**WHAT THE EXERCISE ASKS:** Pictures do not belong in the copy; print every entry exactly as it stands.

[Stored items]
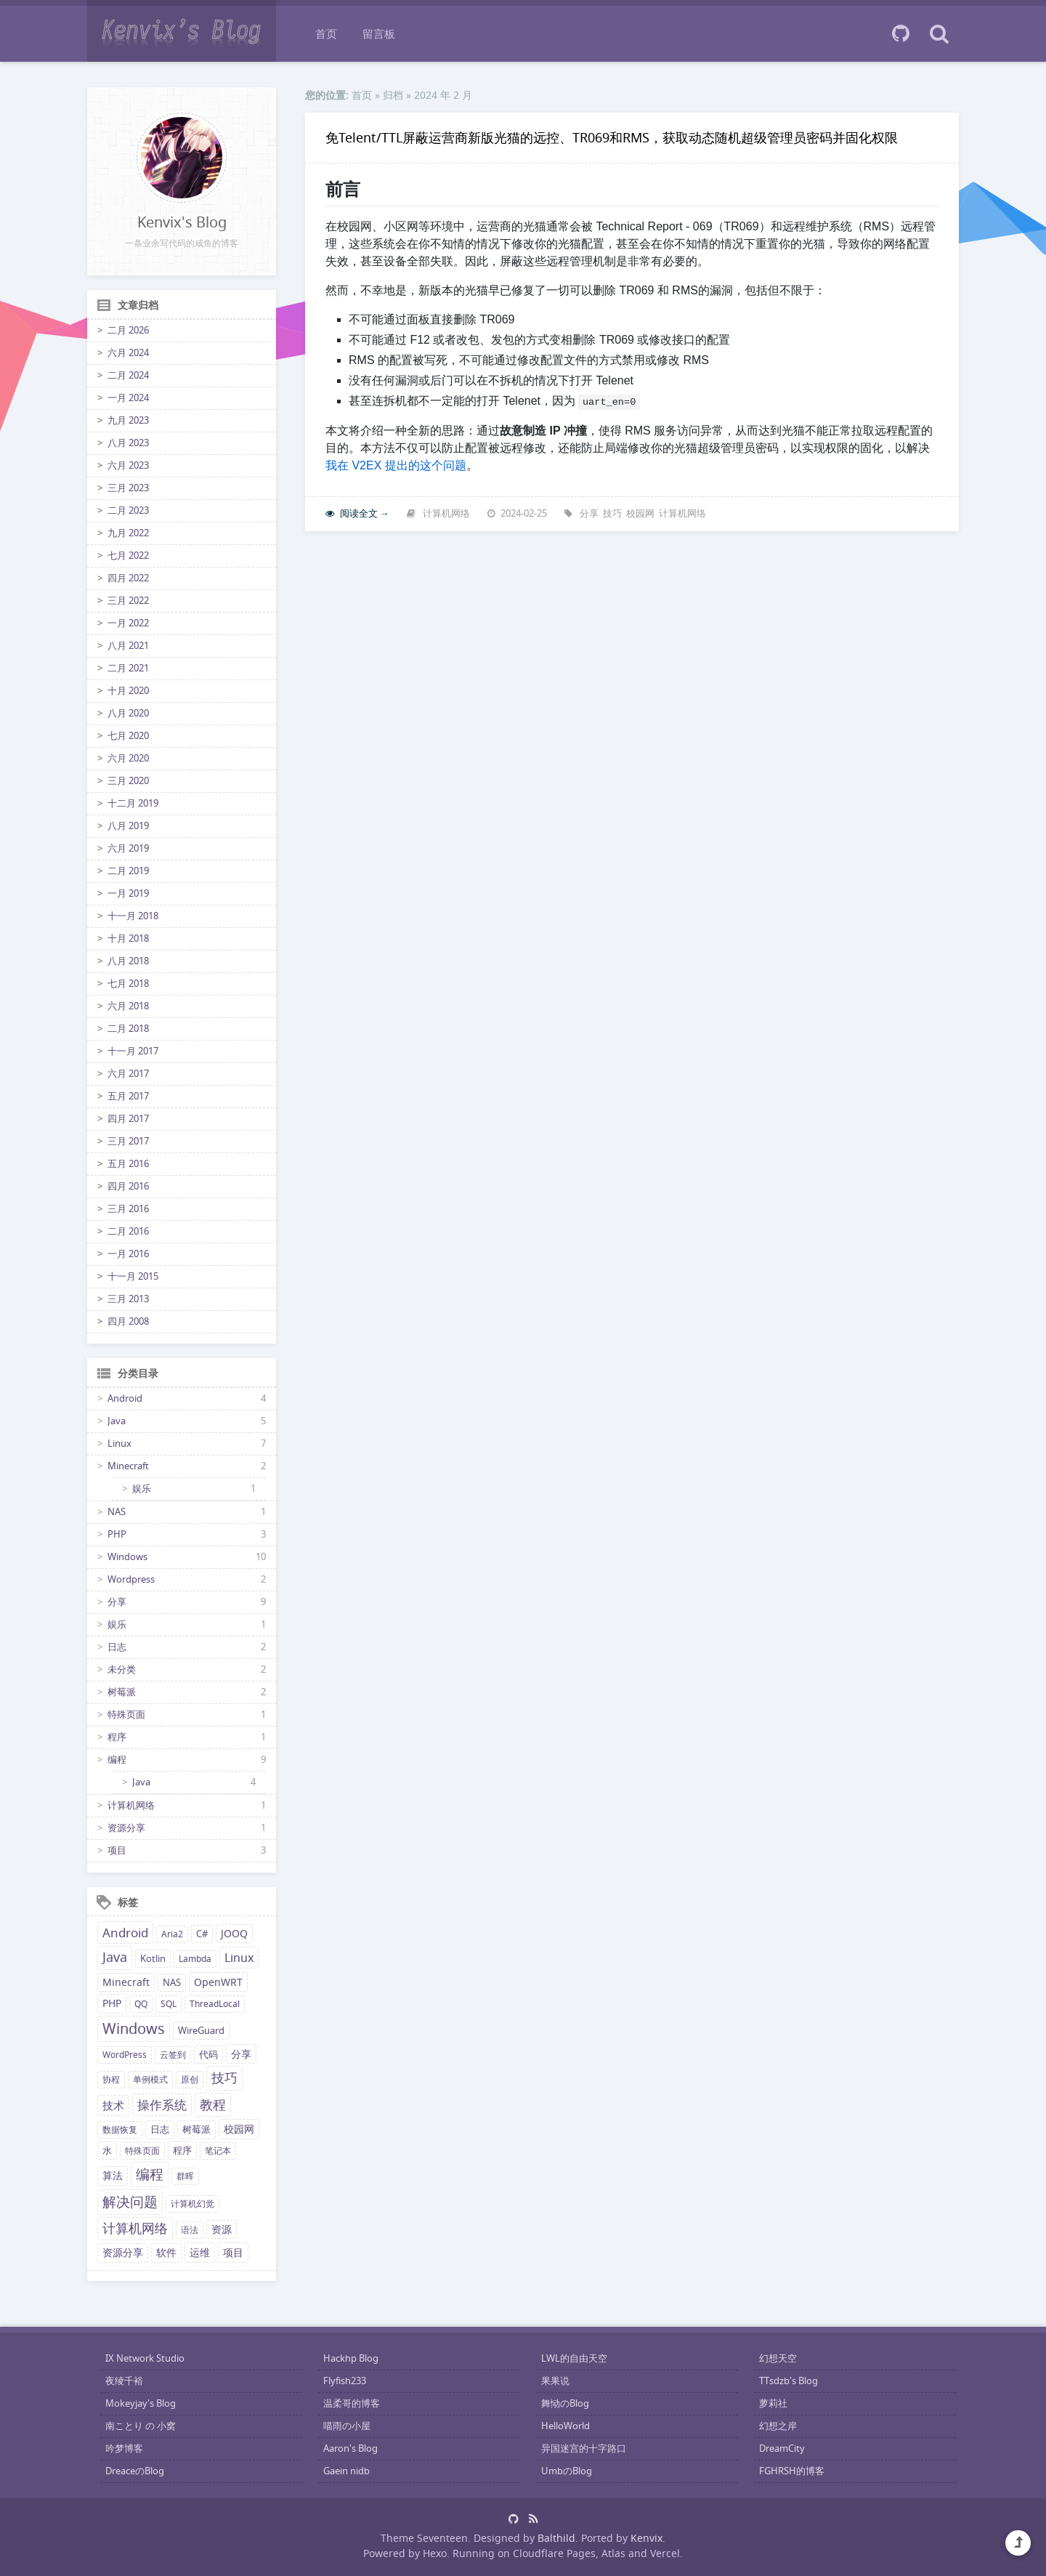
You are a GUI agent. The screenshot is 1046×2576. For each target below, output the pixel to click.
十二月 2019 (133, 803)
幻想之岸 (778, 2426)
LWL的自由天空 (574, 2358)
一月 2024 (128, 398)
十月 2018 (128, 938)
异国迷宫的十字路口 (583, 2448)
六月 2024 (128, 353)
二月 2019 (128, 871)
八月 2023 (128, 443)
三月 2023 (128, 488)
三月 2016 (128, 1209)
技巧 (224, 2077)
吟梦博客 (124, 2448)
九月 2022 (128, 533)
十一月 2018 (133, 916)
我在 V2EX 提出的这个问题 (395, 465)
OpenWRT (218, 1982)
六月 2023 (128, 465)
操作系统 (162, 2104)
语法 (189, 2230)
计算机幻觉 (192, 2203)
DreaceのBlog (134, 2471)
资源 (221, 2229)
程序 (117, 1737)
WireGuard (201, 2030)
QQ (140, 2004)
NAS (117, 1512)
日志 (117, 1647)
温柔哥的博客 (351, 2403)
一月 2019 (128, 893)
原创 (189, 2079)
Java (117, 1421)
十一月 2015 (133, 1276)
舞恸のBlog (565, 2403)
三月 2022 (128, 600)
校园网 (239, 2129)
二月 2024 (128, 375)
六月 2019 (128, 848)
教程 (213, 2104)
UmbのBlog (566, 2471)
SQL (169, 2004)
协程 (111, 2079)
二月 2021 (128, 668)
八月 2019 (128, 826)
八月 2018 (128, 961)
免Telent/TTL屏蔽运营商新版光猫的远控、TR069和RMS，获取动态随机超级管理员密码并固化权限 (611, 137)
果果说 (555, 2381)
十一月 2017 (133, 1051)
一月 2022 (128, 623)
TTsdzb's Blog (788, 2381)
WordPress (124, 2054)
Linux (119, 1443)
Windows (127, 1557)
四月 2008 (128, 1321)
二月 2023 (128, 510)
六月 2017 (128, 1073)
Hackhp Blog (350, 2358)
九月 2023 (128, 420)
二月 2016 (128, 1231)
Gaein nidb (346, 2471)
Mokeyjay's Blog (140, 2403)
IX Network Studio (145, 2358)
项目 (117, 1850)
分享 (117, 1602)
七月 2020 (128, 736)
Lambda (195, 1959)
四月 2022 (128, 578)
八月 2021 (128, 645)
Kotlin (153, 1959)
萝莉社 (773, 2403)
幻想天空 (778, 2358)
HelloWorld (565, 2426)
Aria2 (172, 1934)
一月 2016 (128, 1254)
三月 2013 (128, 1299)
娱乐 (141, 1488)
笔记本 (218, 2150)
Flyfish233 (344, 2381)
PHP (117, 1534)
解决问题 (130, 2201)
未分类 (122, 1669)
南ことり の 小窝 (140, 2426)
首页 (326, 33)
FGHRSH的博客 (791, 2471)
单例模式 (150, 2079)
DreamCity (782, 2448)
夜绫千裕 (124, 2381)
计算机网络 (131, 1805)
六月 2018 (128, 1006)
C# (202, 1934)
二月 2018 (128, 1028)
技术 (113, 2105)
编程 (117, 1759)
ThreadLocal (215, 2004)
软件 (166, 2252)
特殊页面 (126, 1714)
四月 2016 (128, 1186)
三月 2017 (128, 1141)
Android (125, 1398)
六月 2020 (128, 758)
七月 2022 (128, 555)
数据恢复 (119, 2129)
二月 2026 (128, 330)
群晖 (185, 2176)
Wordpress (131, 1579)
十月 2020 (128, 691)
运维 (200, 2252)
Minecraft (128, 1466)
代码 (208, 2054)
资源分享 (126, 1828)
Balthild (556, 2538)
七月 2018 (128, 983)
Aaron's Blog (350, 2448)
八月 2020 (128, 713)
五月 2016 (128, 1164)
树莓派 (122, 1692)
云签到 (173, 2054)
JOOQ (234, 1933)
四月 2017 (128, 1119)
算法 (112, 2175)
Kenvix (646, 2538)
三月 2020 (128, 781)
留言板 (378, 33)
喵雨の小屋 (346, 2426)
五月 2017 (128, 1096)
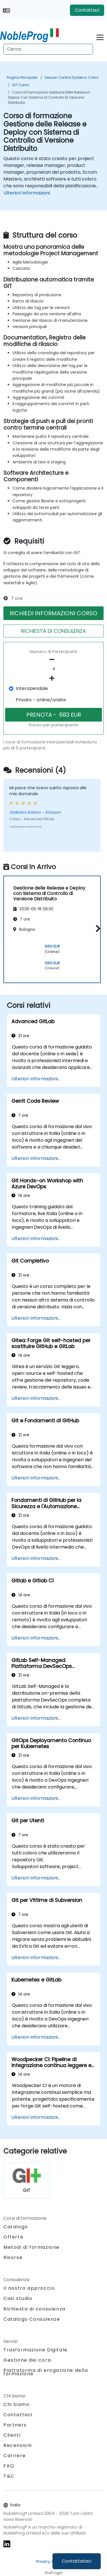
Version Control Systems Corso (71, 77)
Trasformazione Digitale (35, 2350)
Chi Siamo (16, 2404)
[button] (96, 928)
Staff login (53, 2572)
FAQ (8, 2466)
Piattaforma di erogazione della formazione (45, 2372)
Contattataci (76, 2561)
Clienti (12, 2435)
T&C (9, 2476)
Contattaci (87, 10)
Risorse (13, 2257)
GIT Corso (20, 84)
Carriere (14, 2455)
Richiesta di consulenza (34, 2309)
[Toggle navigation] (100, 36)
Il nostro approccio (29, 2288)
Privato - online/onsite (41, 700)
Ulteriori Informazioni (26, 193)
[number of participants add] (53, 678)
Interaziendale (32, 688)
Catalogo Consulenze (31, 2319)
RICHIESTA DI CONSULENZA (53, 631)
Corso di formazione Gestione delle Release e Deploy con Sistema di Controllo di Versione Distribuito (49, 97)
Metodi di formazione (31, 2247)
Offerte (13, 2237)
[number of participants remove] (53, 659)
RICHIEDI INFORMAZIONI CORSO (53, 613)
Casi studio (18, 2298)
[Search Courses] (48, 49)
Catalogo (15, 2226)
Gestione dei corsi (27, 2360)
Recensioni (17, 2445)
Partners (15, 2425)
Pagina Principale (22, 77)
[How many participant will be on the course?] (53, 669)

**OUTPUT OF THE TASK:**
You are a GUI agent. The screenshot is 1046×2576. For each target below, output the pixel to click.
十二月 2019 (133, 803)
幻想之岸 (778, 2426)
LWL的自由天空 (574, 2358)
一月 2024 (128, 398)
十月 2018 (128, 938)
异国迷宫的十字路口 (583, 2448)
六月 2024 (128, 353)
二月 2019 (128, 871)
八月 2023 (128, 443)
三月 2023 (128, 488)
三月 2016 (128, 1209)
技巧 (224, 2077)
吟梦博客 (124, 2448)
九月 2022 (128, 533)
十一月 2018 (133, 916)
我在 V2EX 提出的这个问题 (395, 465)
OpenWRT (218, 1982)
六月 2023 (128, 465)
操作系统 (162, 2104)
语法 (189, 2230)
计算机幻觉 (192, 2203)
DreaceのBlog (134, 2471)
资源 (221, 2229)
程序 (117, 1737)
WireGuard (201, 2030)
QQ (140, 2004)
NAS (117, 1512)
日志 (117, 1647)
温柔哥的博客 (351, 2403)
一月 2019 (128, 893)
原创 (189, 2079)
Java (117, 1421)
十一月 2015 (133, 1276)
舞恸のBlog (565, 2403)
三月 2022 (128, 600)
校园网 (239, 2129)
二月 2024 (128, 375)
六月 2019 (128, 848)
教程 (213, 2104)
UmbのBlog (566, 2471)
SQL (169, 2004)
协程 (111, 2079)
二月 2021 (128, 668)
八月 2019 (128, 826)
八月 2018 (128, 961)
免Telent/TTL屏蔽运营商新版光猫的远控、TR069和RMS，获取动态随机超级管理员密码并固化权限 (611, 137)
果果说 (555, 2381)
十一月 2017 (133, 1051)
一月 2022 (128, 623)
TTsdzb's Blog (788, 2381)
WordPress (124, 2054)
Linux (119, 1443)
Windows (127, 1557)
四月 2008 (128, 1321)
二月 2023 (128, 510)
六月 2017 (128, 1073)
Hackhp Blog (350, 2358)
九月 2023 (128, 420)
二月 2016 (128, 1231)
Gaein nidb (346, 2471)
Mokeyjay's Blog (140, 2403)
IX Network Studio (145, 2358)
项目 (117, 1850)
分享 (117, 1602)
七月 2020 (128, 736)
Lambda (195, 1959)
四月 2022 (128, 578)
八月 2021 (128, 645)
Kotlin (153, 1959)
萝莉社 (773, 2403)
幻想天空 (778, 2358)
HelloWorld (565, 2426)
Aria2 (172, 1934)
一月 2016 (128, 1254)
三月 2013 (128, 1299)
娱乐 (141, 1488)
笔记本 (218, 2150)
Flyfish233 (344, 2381)
PHP (117, 1534)
解决问题 (130, 2201)
未分类 (122, 1669)
南ことり の 小窝 (140, 2426)
首页 (326, 33)
FGHRSH的博客 (791, 2471)
单例模式 (150, 2079)
DreamCity (782, 2448)
夜绫千裕 (124, 2381)
计算机网络 (131, 1805)
六月 2018 (128, 1006)
C# (202, 1934)
二月 2018 (128, 1028)
技术 (113, 2105)
编程 (117, 1759)
ThreadLocal (215, 2004)
软件 (166, 2252)
特殊页面 (126, 1714)
四月 2016 (128, 1186)
三月 2017 (128, 1141)
Android (125, 1398)
六月 2020 (128, 758)
七月 2022 (128, 555)
数据恢复 (119, 2129)
二月 2026 (128, 330)
群晖 (185, 2176)
Wordpress (131, 1579)
十月 2020 (128, 691)
运维 (200, 2252)
Minecraft (128, 1466)
代码 (208, 2054)
资源分享 (126, 1828)
Balthild (556, 2538)
七月 2018 (128, 983)
Aaron's Blog (350, 2448)
八月 2020 (128, 713)
五月 2016 (128, 1164)
树莓派 (122, 1692)
云签到 (173, 2054)
JOOQ (234, 1933)
四月 2017 (128, 1119)
算法 (112, 2175)
Kenvix (646, 2538)
三月 2020 (128, 781)
留言板 (378, 33)
喵雨の小屋 (346, 2426)
五月 2017 (128, 1096)
Version Control Systems Corso (71, 77)
Trasformazione Digitale (35, 2350)
Chi Siamo (16, 2404)
[button] (96, 928)
Staff login (53, 2572)
FAQ (8, 2466)
Piattaforma di erogazione della formazione (45, 2372)
Contattataci (76, 2561)
Clienti (12, 2435)
T&C (9, 2476)
Contattaci (87, 10)
Risorse (13, 2257)
GIT Corso (20, 84)
Carriere (14, 2455)
Richiesta di consulenza (34, 2309)
[Toggle navigation] (100, 36)
Il nostro approccio (29, 2288)
Privato - online/onsite (41, 700)
Ulteriori Informazioni (26, 193)
[number of participants add] (53, 678)
Interaziendale (32, 688)
Catalogo Consulenze (31, 2319)
RICHIESTA DI CONSULENZA (53, 631)
Corso di formazione Gestione delle Release e Deploy con Sistema di Controllo di Versione Distribuito (49, 97)
Metodi di formazione (31, 2247)
Offerte (13, 2237)
[number of participants remove] (53, 659)
RICHIEDI INFORMAZIONI CORSO (53, 613)
Casi studio (18, 2298)
[Search Courses] (48, 49)
Catalogo (15, 2226)
Gestione dei corsi (27, 2360)
Recensioni (17, 2445)
Partners (15, 2425)
Pagina Principale (22, 77)
[How many participant will be on the course?] (53, 669)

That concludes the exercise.